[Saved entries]
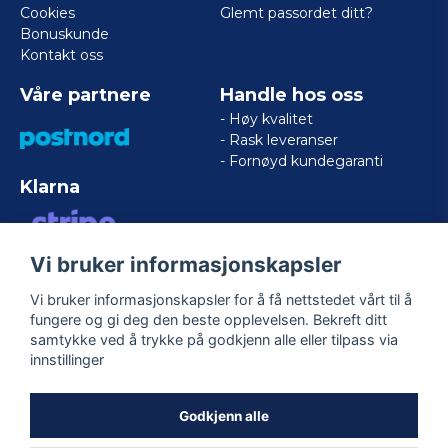
Cookies
Glemt passordet ditt?
Bonuskunde
Kontakt oss
Våre partnere
Handle hos oss
- Høy kvalitet
- Rask leveranser
- Fornøyd kundegaranti
Klarna
Vi bruker informasjonskapsler
VISA/MASTERCARD/AMERICAN
EXPRESS
Vi bruker informasjonskapsler for å få nettstedet vårt til å
fungere og gi deg den beste opplevelsen. Bekreft ditt
samtykke ved å trykke på godkjenn alle eller tilpass via
Følg oss
innstillinger
Facebook
Godkjenn alle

| REQUIREMENT |
Lines that hold "bruker" are the ones to copy, so pick each out from the data.

| FINAL ANSWER |
Vi bruker informasjonskapsler
Vi bruker informasjonskapsler for å få nettstedet vårt til å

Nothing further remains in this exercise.